Saved data entries:
+-------+

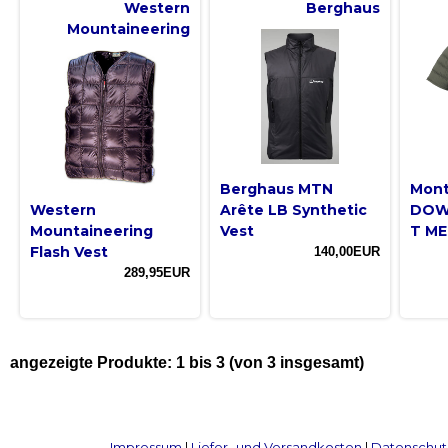
Western
Berghaus
Mountaineering
Berghaus MTN
Mont
Western
Arête LB Synthetic
DOW
Mountaineering
Vest
T ME
Flash Vest
140,00EUR
289,95EUR
angezeigte Produkte:
1
bis
3
(von
3
insgesamt)
Impressum
|
Liefer- und Versandkosten
|
Datenschut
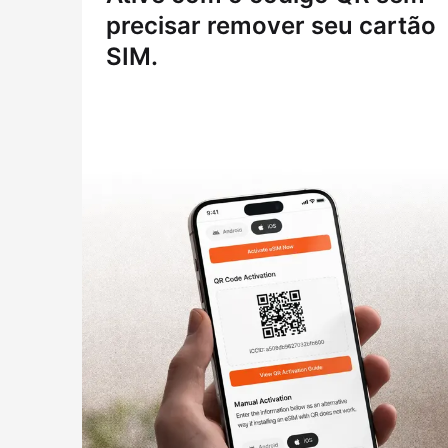
precisar remover seu cartão
SIM.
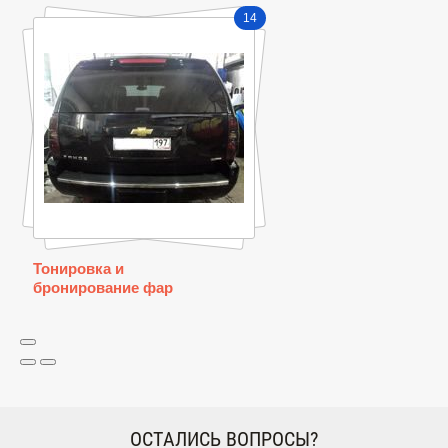
14
Тонировка и
бронирование фар
ОСТАЛИСЬ ВОПРОСЫ?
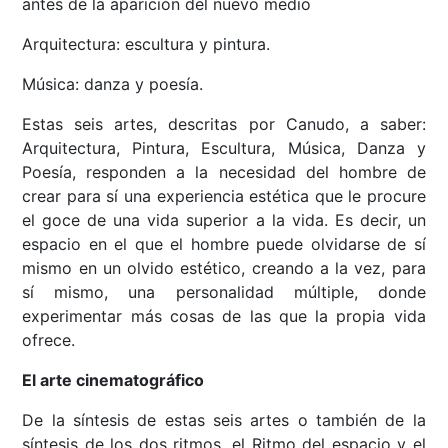
antes de la aparición del nuevo medio
Arquitectura: escultura y pintura.
Música: danza y poesía.
Estas seis artes, descritas por Canudo, a saber:
Arquitectura, Pintura, Escultura, Música, Danza y
Poesía, responden a la necesidad del hombre de
crear para sí una experiencia estética que le procure
el goce de una vida superior a la vida. Es decir, un
espacio en el que el hombre puede olvidarse de sí
mismo en un olvido estético, creando a la vez, para
sí mismo, una personalidad múltiple, donde
experimentar más cosas de las que la propia vida
ofrece.
El arte cinematográfico
De la síntesis de estas seis artes o también de la
síntesis de los dos ritmos, el Ritmo del espacio y el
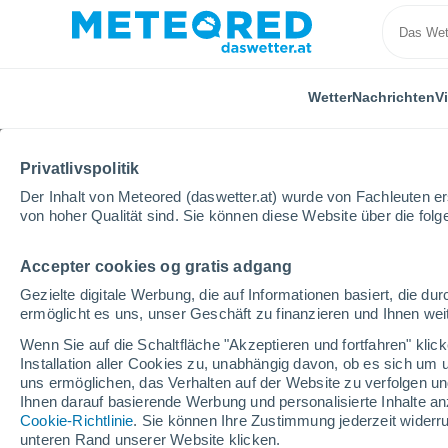
Wetter
Nachrichten
V
Privatlivspolitik
Der Inhalt von Meteored (daswetter.at) wurde von Fachleuten erst
von hoher Qualität sind. Sie können diese Website über die fol
Accepter cookies og gratis adgang
Home
Italien
Provinz Sondrio
Passo Stelvio
Gezielte digitale Werbung, die auf Informationen basiert, die 
ermöglicht es uns, unser Geschäft zu finanzieren und Ihnen weit
geöffnet
Wenn Sie auf die Schaltfläche "Akzeptieren und fortfahren" kli
Installation aller Cookies zu, unabhängig davon, ob es sich um 
Passo Stelvio
uns ermöglichen, das Verhalten auf der Website zu verfolgen und
Ihnen darauf basierende Werbung und personalisierte Inhalte an
Cookie-Richtlinie
. Sie können Ihre Zustimmung jederzeit widerru
unteren Rand unserer Website klicken.
Eröffnung
Geschlossen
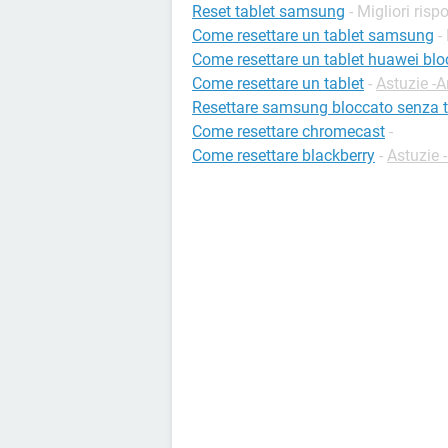
Reset tablet samsung
- Migliori risp
Come resettare un tablet samsung
-
Come resettare un tablet huawei blo
Come resettare un tablet
-
Astuzie -A
Resettare samsung bloccato senza 
Come resettare chromecast
-
Come resettare blackberry
-
Astuzie 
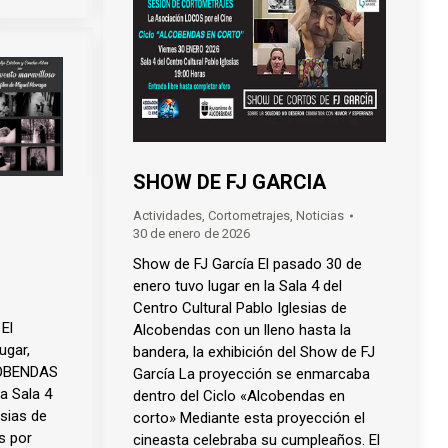
SHOW DE FJ GARCIA
Actividades
,
Cortometrajes
,
Noticias
30 de enero de 2026
Show de FJ García El pasado 30 de
enero tuvo lugar en la Sala 4 del
Centro Cultural Pablo Iglesias de
El
Alcobendas con un lleno hasta la
ugar,
bandera, la exhibición del Show de FJ
COBENDAS
García La proyección se enmarcaba
a Sala 4
dentro del Ciclo «Alcobendas en
esias de
corto» Mediante esta proyección el
s por
cineasta celebraba su cumpleaños. El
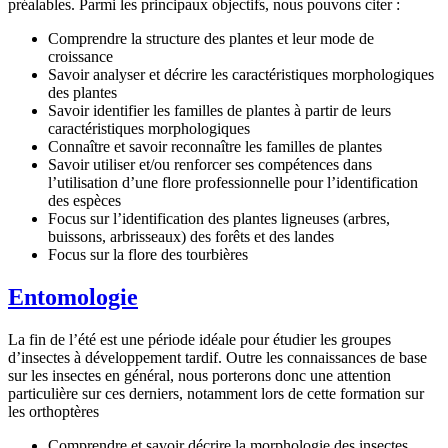
préalables. Parmi les principaux objectifs, nous pouvons citer :
Comprendre la structure des plantes et leur mode de
croissance
Savoir analyser et décrire les caractéristiques morphologiques
des plantes
Savoir identifier les familles de plantes à partir de leurs
caractéristiques morphologiques
Connaître et savoir reconnaître les familles de plantes
Savoir utiliser et/ou renforcer ses compétences dans
l’utilisation d’une flore professionnelle pour l’identification
des espèces
Focus sur l’identification des plantes ligneuses (arbres,
buissons, arbrisseaux) des forêts et des landes
Focus sur la flore des tourbières
Entomologie
La fin de l’été est une période idéale pour étudier les groupes
d’insectes à développement tardif. Outre les connaissances de base
sur les insectes en général, nous porterons donc une attention
particulière sur ces derniers, notamment lors de cette formation sur
les orthoptères
Comprendre et savoir décrire la morphologie des insectes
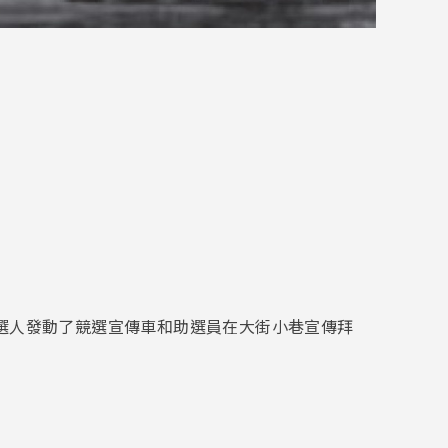
候選人發動了競選宣傳車和助選員在大街小巷宣傳拜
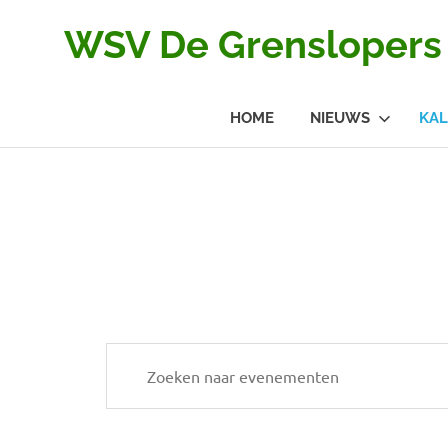
Ga
WSV De Grenslopers
naar
de
inhoud
HOME
NIEUWS
KA
Evenementen
Evenementen
Vul
een
Zoeken
keyword
en
in.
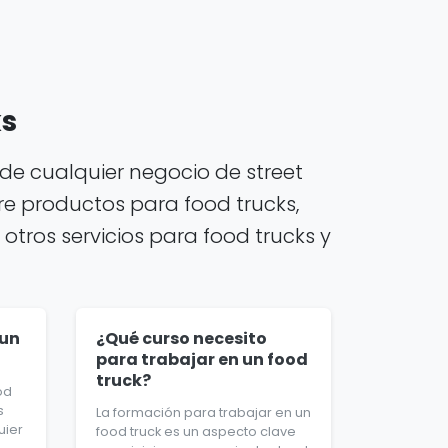
ks
de cualquier negocio de street
e productos para food trucks,
otros servicios para food trucks y
 un
¿Qué curso necesito
para trabajar en un food
truck?
od
s
La formación para trabajar en un
uier
food truck es un aspecto clave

+-------+

**What the exercise asks**
The answer must be an exact copy of the lines from the one that holds "Cookie-Richtlinie" through the end of the data, both included, with no pictures.

**Reply to the task**
Cookie-Richtlinie
. Sie können Ihre Zustimmung jederzeit widerru
unteren Rand unserer Website klicken.
Eröffnung
Geschlossen
Reset tablet samsung
- Migliori risp
Come resettare un tablet samsung
-
Come resettare un tablet huawei blo
Come resettare un tablet
-
Astuzie -A
Resettare samsung bloccato senza 
Come resettare chromecast
-
Come resettare blackberry
-
Astuzie 
SHOW DE FJ GARCIA
Actividades
,
Cortometrajes
,
Noticias
30 de enero de 2026
Show de FJ García El pasado 30 de
enero tuvo lugar en la Sala 4 del
Centro Cultural Pablo Iglesias de
El
Alcobendas con un lleno hasta la
ugar,
bandera, la exhibición del Show de FJ
COBENDAS
García La proyección se enmarcaba
a Sala 4
dentro del Ciclo «Alcobendas en
esias de
corto» Mediante esta proyección el
s por
cineasta celebraba su cumpleaños. El
préalables. Parmi les principaux objectifs, nous pouvons citer :
Comprendre la structure des plantes et leur mode de
croissance
Savoir analyser et décrire les caractéristiques morphologiques
des plantes
Savoir identifier les familles de plantes à partir de leurs
caractéristiques morphologiques
Connaître et savoir reconnaître les familles de plantes
Savoir utiliser et/ou renforcer ses compétences dans
l’utilisation d’une flore professionnelle pour l’identification
des espèces
Focus sur l’identification des plantes ligneuses (arbres,
buissons, arbrisseaux) des forêts et des landes
Focus sur la flore des tourbières
Entomologie
La fin de l’été est une période idéale pour étudier les groupes
d’insectes à développement tardif. Outre les connaissances de base
sur les insectes en général, nous porterons donc une attention
particulière sur ces derniers, notamment lors de cette formation sur
les orthoptères
Comprendre et savoir décrire la morphologie des insectes
候選人發動了競選宣傳車和助選員在大街小巷宣傳拜
Ga
WSV De Grenslopers
naar
de
inhoud
HOME
NIEUWS
KA
Evenementen
Evenementen
Vul
een
Zoeken
keyword
en
in.
ks
de cualquier negocio de street
e productos para food trucks,
otros servicios para food trucks y
 un
¿Qué curso necesito
para trabajar en un food
truck?
od
s
La formación para trabajar en un
uier
food truck es un aspecto clave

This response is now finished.